»  Can we use artificial photosynthesis to stop global warming?

Can we use artificial photosynthesis to stop global warming?

Plants are amazing little chemical ... well, plants.  In the process of photosynthesis, they take carbon dioxide and water and turn it into sugar and breathable oxygen.  We have been adding carbon dioxide to Earth's atmosphere at dangerously high rates, leading to global warming, but could we reverse the process by doing what plants do on some kind of industrial scale?

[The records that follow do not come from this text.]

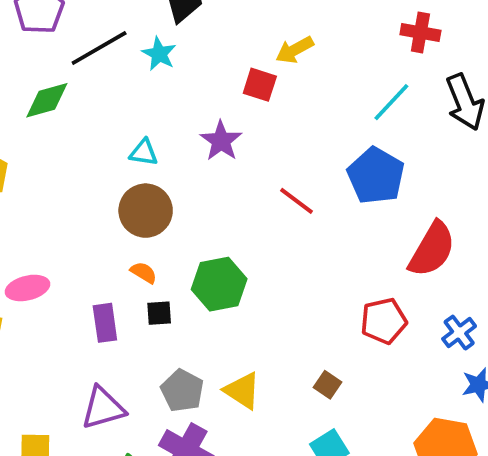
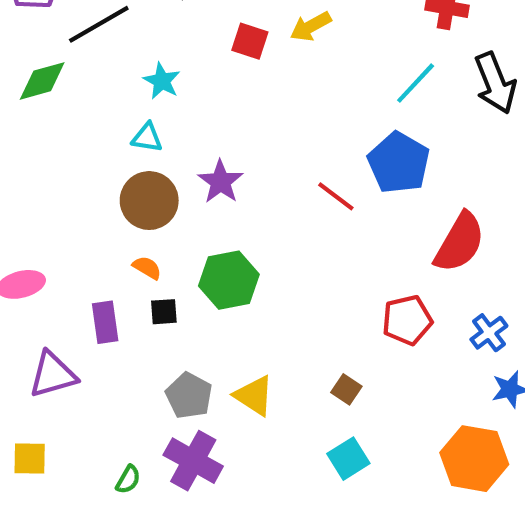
cyan star: (159, 54) -> (162, 81), moved
red square: (260, 85) -> (250, 41), moved
purple star: (221, 141) -> (220, 182), moved
red line: (297, 201) -> (336, 196), moved
purple triangle: (103, 408) -> (53, 375), moved

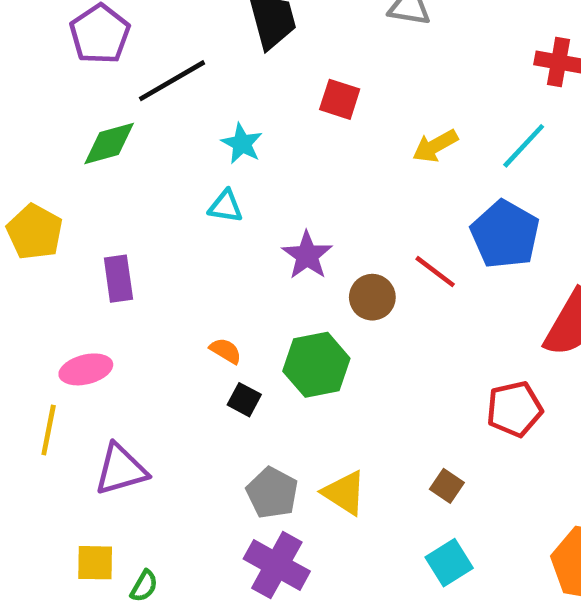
yellow arrow: (311, 26) -> (435, 146), moved
brown circle: (149, 201) -> (372, 297), moved, size x0.7
black square: (164, 312) -> (244, 400), turned 32
purple rectangle: (105, 322) -> (118, 279), moved
green semicircle: (128, 480) -> (144, 586), moved

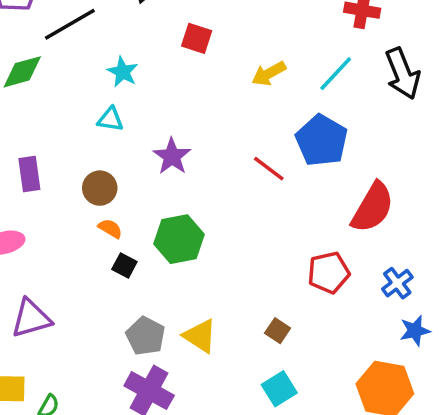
brown circle: (372, 297) -> (100, 188), moved

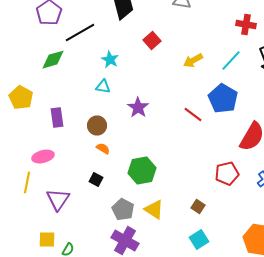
red square: (197, 38) -> (152, 41), turned 30
green hexagon: (179, 239) -> (142, 171), moved
black square: (124, 266) -> (96, 180), moved
purple triangle: (31, 318) -> (58, 200), turned -40

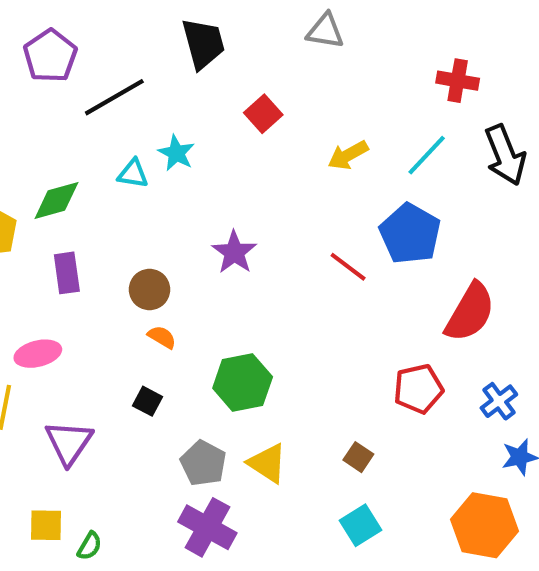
green diamond: (53, 60) -> (56, 201), moved
cyan triangle: (103, 87) -> (133, 174), moved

Maybe.  There are some groups working on the problem, called artificial photosynthesis.  The main difficulty is that it requires energy to turn a planet-warming molecule of carbon dioxide into a nicely breathable molecule of oxygen.  Plants solve this problem nicely using solar energy and a very complex chain of reactions involving many steps and many catalysts.  If we are to engage in artificial photosynthesis on an industrial scale, we will need to find cheap (preferably not very polluting) catalysts and probably a different chain of reactions.
 
But why not just do it the old-fashioned way?  Plants require a lot of water and other resources to do their neat little chemical trick, so we might find a more efficient way to do it in the lab.  Still, many climate change agreements and proposals do involve using "offsets" like planting trees to eat up some of the carbon dioxide produced by industry. Natural photosynthesis (aka plants!) also provide lots of side benefits not produced by artificial photosynthesis (like water filtration, storm surge absorption, food, shelter, beauty - the list goes on).